Tuesday, October 21, 2014

Conventional Wisdom

There are conventions, and there is wisdom, but so far as you've been able to see, there is no conventional wisdom that can be agreed upon.   Conventions are agreed-upon or legislated behavior, such as the drivers' seats in American cars being on the left side, you having Friday morning coffee with a particular group at a particular place, and Sunday breakfast somewhere altogether else. 

Convention is using the serial comma in books or not using it in magazines and newspapers.  In American text, the punctuation marks go inside the quotes, but UK conventions call for the commas and other stuff to go outside the quotes.  "Right?"  "Right you are".

Convention suggests a form of accord among a defined group that is often willing to take their accord to extremes, even to the point of investing their accord with some divine inspiration, for example Martin Luther nailing his edict to the door of a church.

In considering this, you are reminded of your concept of story, which now becomes transmogrified to two conventions, each believing there is only one source of divine inspiration, each believing it is the one.

Wisdom is another matter, every bit as idiosyncratic as the previous examples and permutations of conventions.  In your experience, wisdom is often attributed to the elderly, an acquired trait, a product of considerable trial and error, thus by implication the result of looking at and then attacking problems.  Good luck with that.

From early years, we are subject to inspirational propaganda about the virtues of wisdom, where it is to be found, and how to acquire it.  In retrospect, you can see where your parents had ample measures of wisdom.  

You were not always wise enough to see that.  This means wisdom, like conventions, is in constant flux.  What appears to be wisdom at one point may turn out to be something altogether different at other times, different enough to appear unwise, dumb, perhaps even dangerous.

There have been times when you made decisions based on your immediate perception that you were being wise.  In yet other instances, you dithered to the point of considering yourself untrustworthy.  Such considerations do not add to an overall sense of confidence.  This leads to the great existential question:  Is it wise to be confident?  

Back in time, when the Greeks were running all over philosophy the way Bill Gates and Steve Jobs ran over computers and their operating systems. you could have your choice of an operating system based on your inherent trust of things and persons or such other approaches as being standoffish with what the French would call sang froid running through your veins.  Leave it to the French to come forth with a term for cold blood that sounds like a variety of wine.

You have chosen as your default positions being unconventional and lacking in wisdom, thus not wise, which seems to you to relate to making sane, conventional decisions.  Your preference is to make unconventional decisions that in fact warm up the blood, get you to a point where you can barely control your enthusiasm long enough to write it down.
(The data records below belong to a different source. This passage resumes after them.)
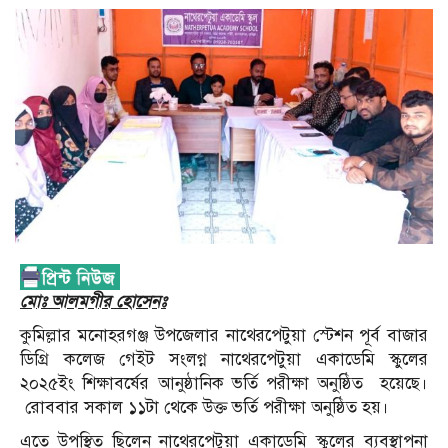
মোঃ আলমগীর হোসেনঃ
কুমিল্লার মনোহরগঞ্জ উপজেলার নাথেরপেটুয়া স্টেশন পূর্ব বাজার
ডিগ্রি কলেজ গেইট সংলগ্ন নাথেরপেটুয়া একাডেমি স্কুলের
২০২৫ইং শিক্ষাবর্ষের আনুষ্ঠানিক ভর্তি পরীক্ষা অনুষ্ঠিত হয়েছে।
রোববার সকাল ১১টা থেকে উক্ত ভর্তি পরীক্ষা অনুষ্ঠিত হয়।
এতে উপস্থিত ছিলেন নাথেরপেটুয়া একাডেমি স্কুলের ব্যবস্থাপনা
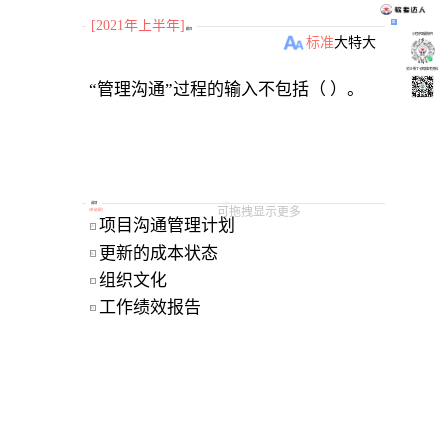
[2021年上半年]
题目
小程序刷题软件
标准
大
特大
关注“柴丁”获取备考资料
“管理沟通”过程的输入不包括（ ）。
选项
可拖拽显示更多
[
单选题
]
项目沟通管理计划 
A
更新的成本状态 
B
组织文化 
C
工作绩效报告 
D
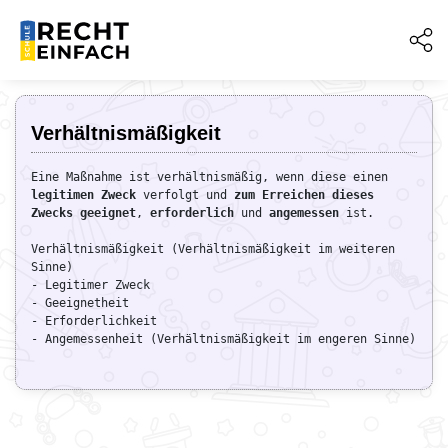
Verhältnismäßigkeit
Eine Maßnahme ist verhältnismäßig, wenn diese einen 
legitimen
Zweck
 verfolgt und 
zum Erreichen dieses 
Zwecks
geeignet
, 
erforderlich
 und 
angemessen
 ist.

Verhältnismäßigkeit (Verhältnismäßigkeit im weiteren 
Sinne)

- Legitimer Zweck

- Geeignetheit

- Erforderlichkeit

- Angemessenheit (Verhältnismäßigkeit im engeren Sinne)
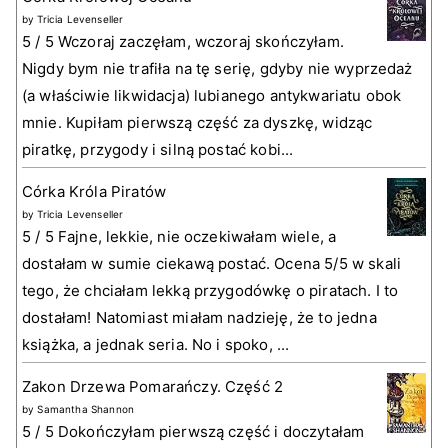
by
Tricia Levenseller
5 / 5 Wczoraj zaczęłam, wczoraj skończyłam.
Nigdy bym nie trafiła na tę serię, gdyby nie wyprzedaż
(a właściwie likwidacja) lubianego antykwariatu obok
mnie. Kupiłam pierwszą część za dyszkę, widząc
piratkę, przygody i silną postać kobi...
Córka Króla Piratów
by
Tricia Levenseller
5 / 5 Fajne, lekkie, nie oczekiwałam wiele, a
dostałam w sumie ciekawą postać. Ocena 5/5 w skali
tego, że chciałam lekką przygodówkę o piratach. I to
dostałam! Natomiast miałam nadzieję, że to jedna
książka, a jednak seria. No i spoko, ...
Zakon Drzewa Pomarańczy. Część 2
by
Samantha Shannon
5 / 5 Dokończyłam pierwszą część i doczytałam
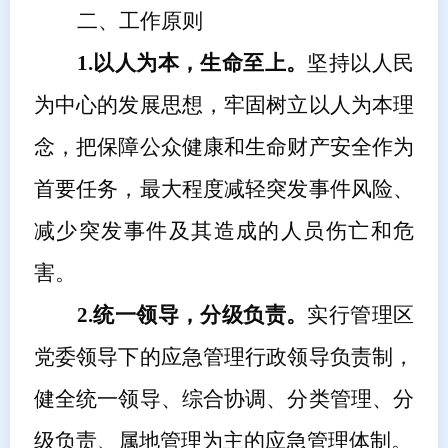
二、
工作原则
1.
以人为本，生命至上。
坚持以人民
为中心的发展思想，牢固树立以人为本理
念，把保障公众健康和生命财产安全作为
首要任务，最大程度减轻突发事件风险、
减少突发事件及其造成的人员伤亡和危
害。
2.统一领导，分级负责。
实行管理区
党委
领导下的应急管理行政领导负责制，
健全统一领导、综合协调、分类管理、分
级负责、属地管理为主的应急管理体制。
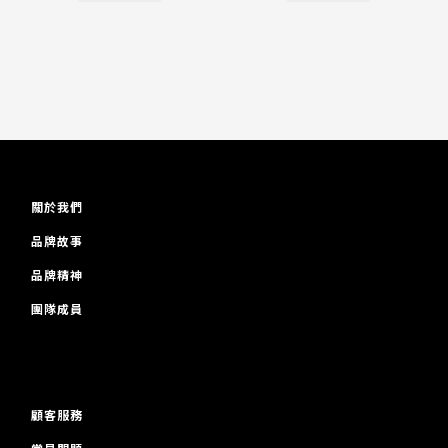
關於我們
品牌故事
品牌精神
團隊成員
顧客服務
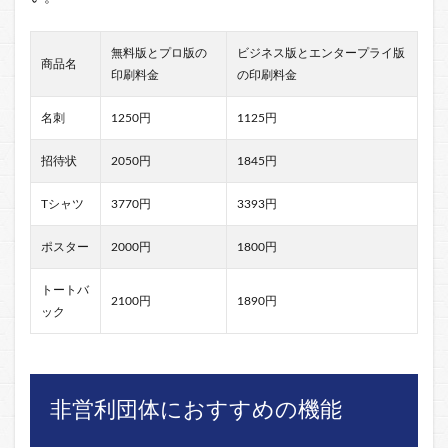
無料版とプロ版の
ビジネス版とエンタープライ版
商品名
印刷料金
の印刷料金
名刺
1250円
1125円
招待状
2050円
1845円
Tシャツ
3770円
3393円
ポスター
2000円
1800円
トートバ
2100円
1890円
ック
非営利団体におすすめの機能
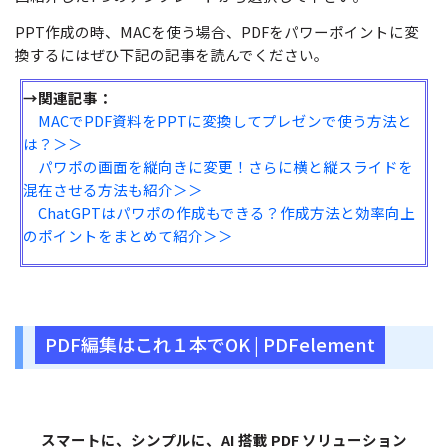
PPT作成の時、MACを使う場合、PDFをパワーポイントに変
換するにはぜひ下記の記事を読んでください。
→関連記事：
MACでPDF資料をPPTに変換してプレゼンで使う方法と
は？＞＞
パワポの画面を縦向きに変更！さらに横と縦スライドを
混在させる方法も紹介＞＞
ChatGPTはパワポの作成もできる？作成方法と効率向上
のポイントをまとめて紹介＞＞
PDF編集はこれ１本でOK | PDFelement
スマートに、シンプルに、AI 搭載 PDF ソリューション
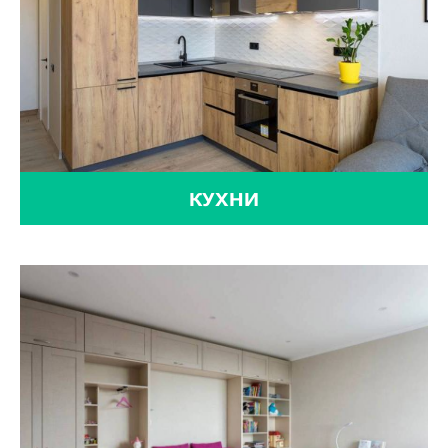
КУХНИ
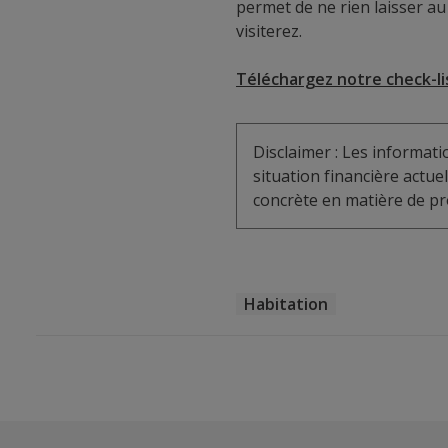
permet de ne rien laisser au
visiterez.
Téléchargez notre check-li
Disclaimer : Les informat
situation financière actu
concrète en matière de pro
Habitation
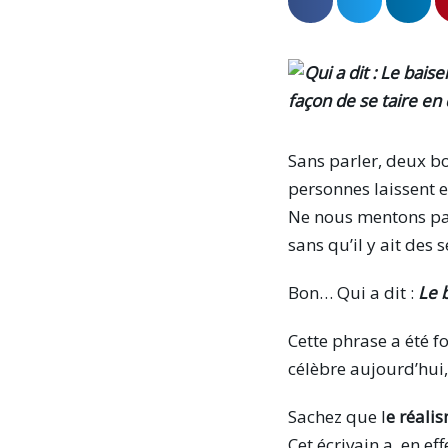
Sans parler, deux bo
personnes laissent e
Ne nous mentons pas.
sans qu’il y ait des 
Bon… Qui a dit :
Le b
Cette phrase a été 
célèbre aujourd’hui
Sachez que l
e réali
Cet écrivain a, en ef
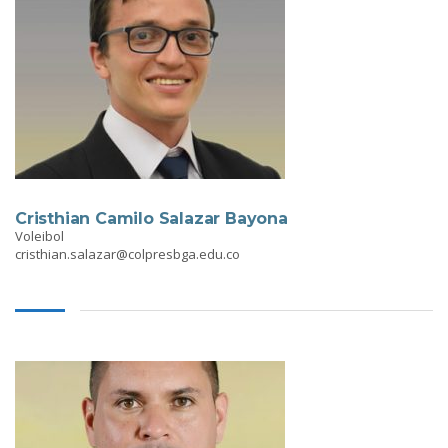
Cristhian Camilo Salazar Bayona
Voleibol
cristhian.salazar@colpresbga.edu.co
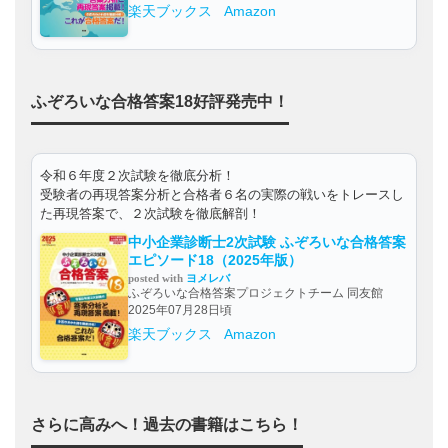
楽天ブックス
Amazon
ふぞろいな合格答案18好評発売中！
令和６年度２次試験を徹底分析！
受験者の再現答案分析と合格者６名の実際の戦いをトレースし
た再現答案で、２次試験を徹底解剖！
中小企業診断士2次試験 ふぞろいな合格答案
エピソード18（2025年版）
posted with
ヨメレバ
ふぞろいな合格答案プロジェクトチーム 同友館
2025年07月28日頃
楽天ブックス
Amazon
さらに高みへ！過去の書籍はこちら！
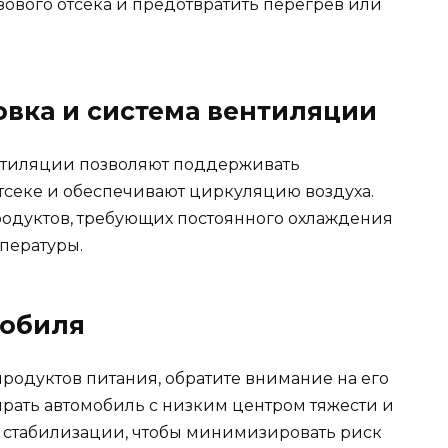
зового отсека и предотвратить перегрев или
овка и система вентиляции
ентиляции позволяют поддерживать
отсеке и обеспечивают циркуляцию воздуха.
родуктов, требующих постоянного охлаждения
пературы.
мобиля
родуктов питания, обратите внимание на его
ирать автомобиль с низким центром тяжести и
стабилизации, чтобы минимизировать риск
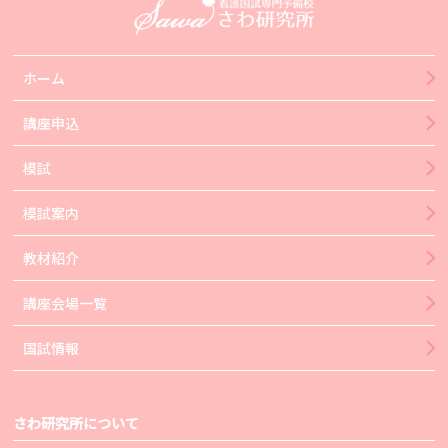
ホーム
講座申込
模試
模試案内
教材紹介
講座会場一覧
国試情報
さわ研究所について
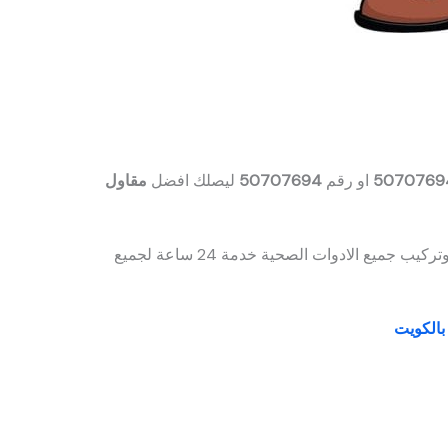
5070769
او رقم
50707694
ليصلك افضل
مقاول
شركة Tech Plumb لعمل جميع الصيانات وتركيب جميع الادوات الصحية خدمة 24 ساعة لجميع
الكويت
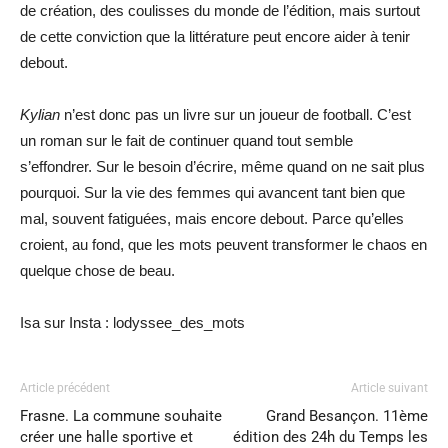
de création, des coulisses du monde de l’édition, mais surtout
de cette conviction que la littérature peut encore aider à tenir
debout.
Kylian
n’est donc pas un livre sur un joueur de football. C’est
un roman sur le fait de continuer quand tout semble
s’effondrer. Sur le besoin d’écrire, même quand on ne sait plus
pourquoi. Sur la vie des femmes qui avancent tant bien que
mal, souvent fatiguées, mais encore debout. Parce qu’elles
croient, au fond, que les mots peuvent transformer le chaos en
quelque chose de beau.
Isa sur Insta : lodyssee_des_mots
Article précédent
Article suivant
Frasne. La commune souhaite
Grand Besançon. 11ème
créer une halle sportive et
édition des 24h du Temps les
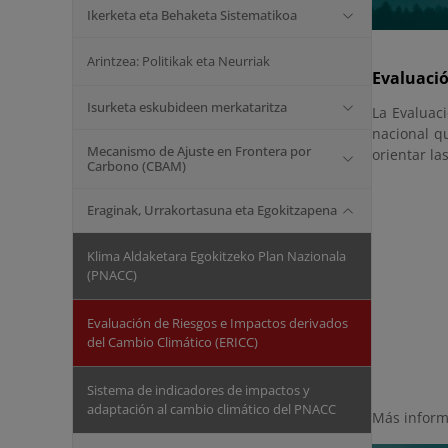
Ikerketa eta Behaketa Sistematikoa
Arintzea: Politikak eta Neurriak
Evaluació
Isurketa eskubideen merkataritza
La Evaluac
nacional qu
Mecanismo de Ajuste en Frontera por
orientar la
Carbono (CBAM)
Eraginak, Urrakortasuna eta Egokitzapena
Klima Aldaketara Egokitzeko Plan Nazionala
(PNACC)
Evaluación de Riesgos e Impactos derivados
del Cambio Climático (ERICC)
Sistema de indicadores de impactos y
adaptación al cambio climático del PNACC
Más inform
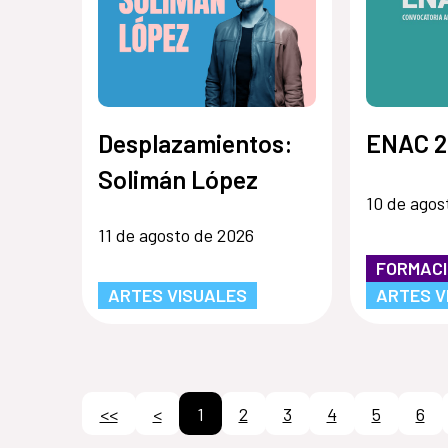
Desplazamientos:
ENAC 2
Solimán López
10 de agos
11 de agosto de 2026
FORMAC
ARTES VISUALES
ARTES V
<<
<
1
2
3
4
5
6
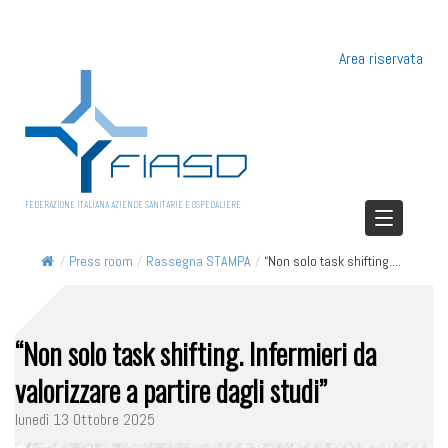
Area riservata
FEDERAZIONE ITALIANA AZIENDE SANITARIE E OSPEDALIERE
/
Press room
/
Rassegna STAMPA
/
“Non solo task shifting....
“Non solo task shifting. Infermieri da
valorizzare a partire dagli studi”
lunedì 13 Ottobre 2025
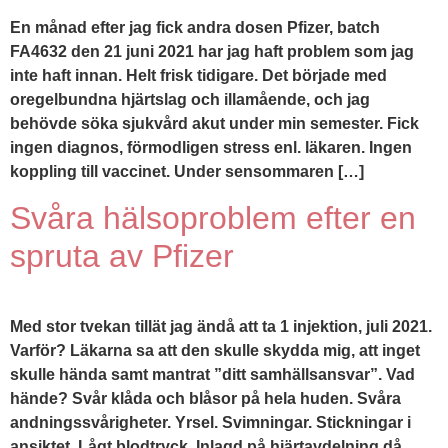
En månad efter jag fick andra dosen Pfizer, batch
FA4632 den 21 juni 2021 har jag haft problem som jag
inte haft innan. Helt frisk tidigare. Det började med
oregelbundna hjärtslag och illamående, och jag
behövde söka sjukvård akut under min semester. Fick
ingen diagnos, förmodligen stress enl. läkaren. Ingen
koppling till vaccinet. Under sensommaren […]
Svåra hälsoproblem efter en
spruta av Pfizer
Med stor tvekan tillät jag ändå att ta 1 injektion, juli 2021.
Varför? Läkarna sa att den skulle skydda mig, att inget
skulle hända samt mantrat ”ditt samhällsansvar”. Vad
hände? Svår klåda och blåsor på hela huden. Svåra
andningssvårigheter. Yrsel. Svimningar. Stickningar i
ansiktet. Lågt blodtryck. Inlagd på hjärtavdelning då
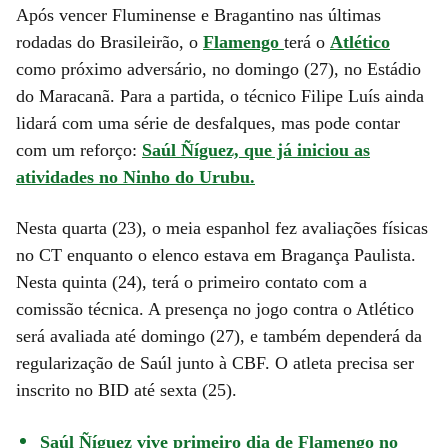
Após vencer Fluminense e Bragantino nas últimas
rodadas do Brasileirão, o
Flamengo
terá o
Atlético
como próximo adversário, no domingo (27), no Estádio
do Maracanã. Para a partida, o técnico Filipe Luís ainda
lidará com uma série de desfalques, mas pode contar
com um reforço:
Saúl Ñíguez, que já iniciou as
atividades no Ninho do Urubu.
Nesta quarta (23), o meia espanhol fez avaliações físicas
no CT enquanto o elenco estava em Bragança Paulista.
Nesta quinta (24), terá o primeiro contato com a
comissão técnica. A presença no jogo contra o Atlético
será avaliada até domingo (27), e também dependerá da
regularização de Saúl junto à CBF. O atleta precisa ser
inscrito no BID até sexta (25).
Saúl Ñíguez vive primeiro dia de Flamengo no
One of those Greek philosophers was, in your opinion, nailing the matter when he, Heraclitus, wrote about the eternal flux of Things, by which you believe him to have meant Reality.  You cannot, he wrote, bathe in the same river twice, much less take the same bath twice, nor can you make the observation about it more than once without becoming repetitive and, even worse, derivative.

At your current stage of relative wisdom, you believe it is not a good plan to copy yourself.  If you once did something well, nice to think about it in retrospect, then try to do something else at a different degree of wellness.

You also believe it a good practice to question anything of apparent conventionality before embracing it.